Part 19
Con narrar ya algunos capítulos de la vida y milagros de este marino, que mucho ha es capitán y buen amigo mío, saldría muy á mi placer de la tarea en que estoy empeñado, puesto que él ha sido el modelo más perfecto de la figura que voy garrapateando; pero me temo que no había de agradarle la exhibición de esos detalles de su legítima pertenencia. Harto satisfecho me juzgaré si me perdona la frescura con que he sacado á relucir, de golpe y porrazo, el que él sacudió en la calle de la Blanca sobre su _cacofónico_ adversario, que ya no existe, razón por la cual no solicito también su indulgencia.
Era cosa de caérsele á uno la baba el oir á dos marinos hablar entre sí en el caló, cuyas muestras he presentado; y si la conversación versaba sobre costumbres de lejanos países, como la costa de África, adonde iban algunos, ó Sierra-Leona, adonde _los llevaban_ los cruceros ingleses, había para desternillarse de risa.
Diera yo aquí de buena gana un modelo de esos diálogos ó de esas relaciones; pero me abstengo de hacerlo, porque no puedo copiar junto á las palabras los ademanes, las inflexiones de la voz, la expresión de los ojos ... y la de las manos; sí señor, la de aquellas manos robustas, velludas, entreabiertas siempre y accionando de un modo tan pintoresco como elocuente.
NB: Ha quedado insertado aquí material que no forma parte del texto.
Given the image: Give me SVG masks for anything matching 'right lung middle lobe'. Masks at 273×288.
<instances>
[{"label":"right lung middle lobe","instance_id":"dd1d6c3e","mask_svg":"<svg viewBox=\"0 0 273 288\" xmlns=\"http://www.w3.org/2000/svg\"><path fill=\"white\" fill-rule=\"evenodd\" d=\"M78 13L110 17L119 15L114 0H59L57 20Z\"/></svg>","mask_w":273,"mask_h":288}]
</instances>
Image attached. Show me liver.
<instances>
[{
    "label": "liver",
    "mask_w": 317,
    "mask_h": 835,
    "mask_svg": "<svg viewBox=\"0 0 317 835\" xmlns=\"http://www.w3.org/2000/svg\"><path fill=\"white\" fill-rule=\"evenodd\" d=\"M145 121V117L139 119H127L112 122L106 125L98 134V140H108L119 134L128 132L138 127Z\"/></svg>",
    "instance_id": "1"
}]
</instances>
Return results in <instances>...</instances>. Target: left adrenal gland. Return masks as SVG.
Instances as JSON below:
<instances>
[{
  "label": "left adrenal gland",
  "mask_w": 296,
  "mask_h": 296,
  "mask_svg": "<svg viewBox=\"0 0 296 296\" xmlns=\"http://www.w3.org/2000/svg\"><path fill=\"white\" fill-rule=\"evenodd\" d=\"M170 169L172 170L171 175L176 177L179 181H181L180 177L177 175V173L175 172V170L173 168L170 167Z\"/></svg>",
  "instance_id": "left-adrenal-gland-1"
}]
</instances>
Tampoco me sería lícito, ni conveniente, la reproducción de ciertas interjecciones indispensables para el colorido, ni podrían pasar muchas comparaciones, llenas, por otra parte, de gracia y de verdad.--Suplan, pues, esta omisión con su propia memoria aquellos de mis lectores que conocieron el tipo, y los que no, perdónenmela en gracia del motivo que me obliga á incurrir en ella.
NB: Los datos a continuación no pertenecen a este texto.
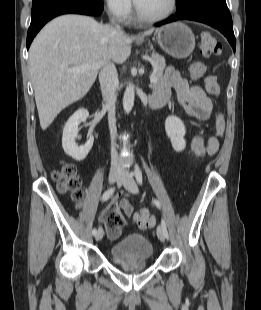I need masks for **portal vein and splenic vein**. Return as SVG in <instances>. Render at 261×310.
Wrapping results in <instances>:
<instances>
[{"label": "portal vein and splenic vein", "mask_w": 261, "mask_h": 310, "mask_svg": "<svg viewBox=\"0 0 261 310\" xmlns=\"http://www.w3.org/2000/svg\"><path fill=\"white\" fill-rule=\"evenodd\" d=\"M101 66V64L99 63H95V64H87V65H82V66H77V67H73V68H69L67 69L68 72L70 73H80L86 70H91V69H96L99 68ZM150 83L151 84H155L157 83V78L155 76H151L150 77Z\"/></svg>", "instance_id": "obj_1"}]
</instances>
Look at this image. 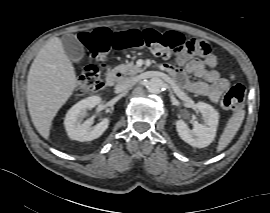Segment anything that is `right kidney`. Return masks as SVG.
I'll use <instances>...</instances> for the list:
<instances>
[{
    "label": "right kidney",
    "mask_w": 270,
    "mask_h": 213,
    "mask_svg": "<svg viewBox=\"0 0 270 213\" xmlns=\"http://www.w3.org/2000/svg\"><path fill=\"white\" fill-rule=\"evenodd\" d=\"M101 103L99 96H91L76 103L66 114L64 125L68 136L72 140L91 141L100 137L108 128L109 119L105 118L97 125L91 127L93 120L82 122L87 110H91Z\"/></svg>",
    "instance_id": "ca27d5eb"
}]
</instances>
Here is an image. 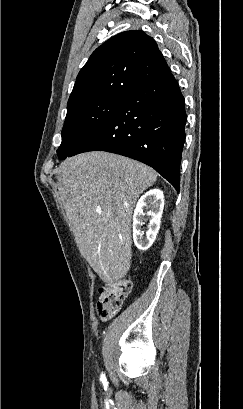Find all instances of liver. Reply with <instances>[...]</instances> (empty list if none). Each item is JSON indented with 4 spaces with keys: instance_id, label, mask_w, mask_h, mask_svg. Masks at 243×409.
Returning a JSON list of instances; mask_svg holds the SVG:
<instances>
[{
    "instance_id": "liver-1",
    "label": "liver",
    "mask_w": 243,
    "mask_h": 409,
    "mask_svg": "<svg viewBox=\"0 0 243 409\" xmlns=\"http://www.w3.org/2000/svg\"><path fill=\"white\" fill-rule=\"evenodd\" d=\"M156 179L151 167L104 151L61 162L57 183L62 205L82 256L103 281L120 280L129 271L132 211Z\"/></svg>"
}]
</instances>
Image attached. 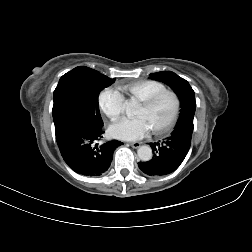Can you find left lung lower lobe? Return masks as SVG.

Deteniéndose un momento á considerar los gustos y las inclinaciones de un marino en los ejemplos que dejo citados y en otros del mismo género, que no consigno por muchas razones á cual más atendible, hay que convenir en que había en su carácter mucho de pueril; era ni más ni menos que un muchacho con barbas y mucha fuerza; inquieto, enredador, caprichoso, alegre, indiferente á todos los sucesos del mundo, y apegado con invencible pasión á las calles, á los tipos, á las costumbres de su pueblo natal. Por él suspiraba en Londres, y en Nueva York, y en los puertos más concurridos y llenos de maravillas. En el mismo Convent-Garden recordaba con envidia los tinglados de volatines del Juego de pelota, y daba todos los primores artísticos ó industriales que se le pusieran delante, por el sublime placer de pegar una soba á _Capa-rota_, ó un par de escobazos en la cara al pinche de la taberna del _Tío Pío_ cuando la sacase por el ventanillo, á las altas horas de la noche, para responder á la voz traidora que desde la calle le había pedido medio de anisete. Le llamaba más la atención las barracas hediondas del muelle _Anaos_ que los grandes docks del Támesis; y acordándose de la romería del Carmen, era capaz de echarse á llorar en medio de Hyde-Park, si en él se encontraba el domingo siguiente al día 15 de Julio.
Figúrense ustedes lo que sería este hombre cuando hallaba en _extranjis_, como él decía, un paisano suyo. Para _correrla_ con él, le parecía poco el mundo entonces, y aun se creía capaz de arremeter con éxito á una escuadra de polizontes.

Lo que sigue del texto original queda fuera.